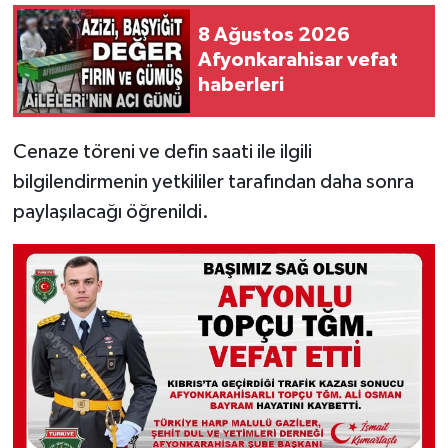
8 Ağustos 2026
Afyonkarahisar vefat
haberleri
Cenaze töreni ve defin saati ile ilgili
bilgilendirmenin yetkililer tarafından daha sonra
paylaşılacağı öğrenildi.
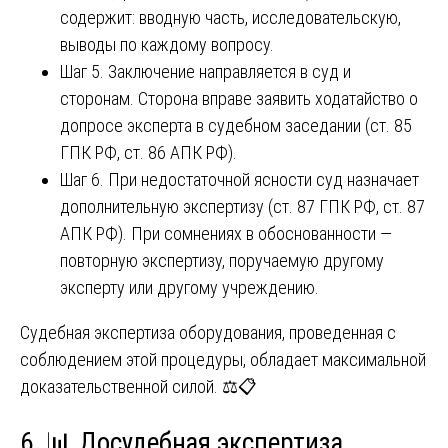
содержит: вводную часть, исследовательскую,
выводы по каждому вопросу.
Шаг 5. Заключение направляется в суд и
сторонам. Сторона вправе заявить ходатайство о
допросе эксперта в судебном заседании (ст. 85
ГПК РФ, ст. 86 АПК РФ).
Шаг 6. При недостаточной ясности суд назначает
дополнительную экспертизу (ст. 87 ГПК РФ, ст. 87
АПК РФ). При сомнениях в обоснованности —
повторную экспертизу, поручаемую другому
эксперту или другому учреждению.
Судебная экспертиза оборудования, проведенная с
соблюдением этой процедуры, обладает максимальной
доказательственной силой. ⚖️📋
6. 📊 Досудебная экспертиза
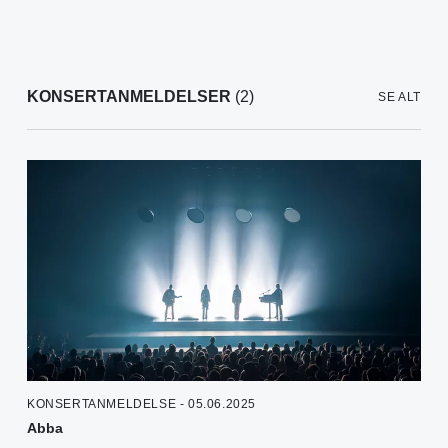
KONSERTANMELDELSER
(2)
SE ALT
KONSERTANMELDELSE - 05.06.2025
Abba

◆ ◆ ◆

### [Exercise objective]
Repeat verbatim the lines from the one with "Шаг 6. При недостаточной" through the end of the listing above. Include both ends, add nothing, and exclude the pictures.

### [Task answer]
Шаг 6. При недостаточной ясности суд назначает
дополнительную экспертизу (ст. 87 ГПК РФ, ст. 87
АПК РФ). При сомнениях в обоснованности —
повторную экспертизу, поручаемую другому
эксперту или другому учреждению.
Судебная экспертиза оборудования, проведенная с
соблюдением этой процедуры, обладает максимальной
доказательственной силой. ⚖️📋
6. 📊 Досудебная экспертиза
KONSERTANMELDELSER
(2)
SE ALT
KONSERTANMELDELSE - 05.06.2025
Abba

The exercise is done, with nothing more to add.